Joe Ready: We’ve seen many great evolutions in retirement plans, the most recent being automation. Now we have auto-plans where we auto-enroll, auto-save, auto-invest. But largely these have been one size fits all. I think technology, the regulatory environment and regulatory changes, as well as the concept of “big data,” will drive another evolution—one more personalized and relevant to not only the accumulation but also the decumulation and risk-management side of the equation. It’ll focus on the four categories of participants as they progress through their retirement journey: early savers; those in mid-career with aging parents, kids in college: “How do I find more money to save?”; the near-retirees, who have way different needs; and the “living in” phase of retirement. There’s real opportunity to take people from Day One on the job all the way through retirement, and I think you’ll see services and products evolve that cater to each segment individually.

PA: How will technology play a role in the evolution?

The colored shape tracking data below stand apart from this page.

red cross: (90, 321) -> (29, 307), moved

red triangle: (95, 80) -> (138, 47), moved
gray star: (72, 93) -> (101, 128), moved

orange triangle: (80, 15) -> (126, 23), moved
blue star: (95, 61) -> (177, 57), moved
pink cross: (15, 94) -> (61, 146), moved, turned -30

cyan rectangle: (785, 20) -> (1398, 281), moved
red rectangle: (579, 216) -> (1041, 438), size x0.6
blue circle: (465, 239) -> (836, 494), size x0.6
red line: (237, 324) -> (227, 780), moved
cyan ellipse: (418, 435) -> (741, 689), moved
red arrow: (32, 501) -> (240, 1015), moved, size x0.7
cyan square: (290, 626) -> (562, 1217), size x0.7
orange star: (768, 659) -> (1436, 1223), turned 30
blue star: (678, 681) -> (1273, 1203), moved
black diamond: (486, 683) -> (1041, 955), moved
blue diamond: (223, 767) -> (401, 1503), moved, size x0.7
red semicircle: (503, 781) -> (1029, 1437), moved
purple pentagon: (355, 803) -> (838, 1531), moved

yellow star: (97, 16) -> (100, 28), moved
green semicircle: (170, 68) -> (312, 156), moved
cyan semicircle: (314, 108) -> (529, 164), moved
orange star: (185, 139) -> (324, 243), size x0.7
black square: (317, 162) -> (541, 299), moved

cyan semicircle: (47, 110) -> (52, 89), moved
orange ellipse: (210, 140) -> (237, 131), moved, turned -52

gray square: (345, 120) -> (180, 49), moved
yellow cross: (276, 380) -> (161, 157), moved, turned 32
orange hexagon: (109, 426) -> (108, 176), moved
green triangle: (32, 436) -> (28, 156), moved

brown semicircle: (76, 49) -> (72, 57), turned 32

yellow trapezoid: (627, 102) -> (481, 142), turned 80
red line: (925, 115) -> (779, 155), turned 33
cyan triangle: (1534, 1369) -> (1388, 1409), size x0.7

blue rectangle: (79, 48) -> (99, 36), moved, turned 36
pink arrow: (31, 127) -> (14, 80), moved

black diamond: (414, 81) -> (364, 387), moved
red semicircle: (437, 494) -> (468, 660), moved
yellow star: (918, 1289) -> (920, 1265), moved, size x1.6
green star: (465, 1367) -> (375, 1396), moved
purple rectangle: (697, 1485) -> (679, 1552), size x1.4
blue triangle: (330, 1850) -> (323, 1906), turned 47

Ready: If you inventory your plan against the four phases—whether in terms of plan design or investment services—and consider how you communicate with each and offer education and advice, you’ll see that much of it caters to early savers and mid-careers. There’s opportunity to evolve your plan toward near-retirees and retirees, to offer more plan information addressing where they’re at in their journey, so they have a better outcome.

PA: How is Wells Fargo using innovation to help both plan sponsors and participants with their retirement challenges?

Ready: We think innovation for sponsors and participants is about guiding them to the next best step they can take to drive a better outcome. At a sponsor level, it’s about presenting, through technology, real-time modeling, letting them do “what if” scenarios—“What if we add this plan design feature, what outcome might we expect? What might be the impact to participants in terms of savings rate, diversification, etc.?”—that can predict how something might improve overall plan health and utilization.

For participants, it’s how do I engage them at a personal level, make an emotional connection by leveraging technology? For example, is it a mobile alert that recognizes a birthday or a salary-increase date to get them to take that next best step? For near-retirees, it might be looking at their asset allocation as they enter their final accumulation phase, giving them investment ideas that helps them think through how to preserve principal.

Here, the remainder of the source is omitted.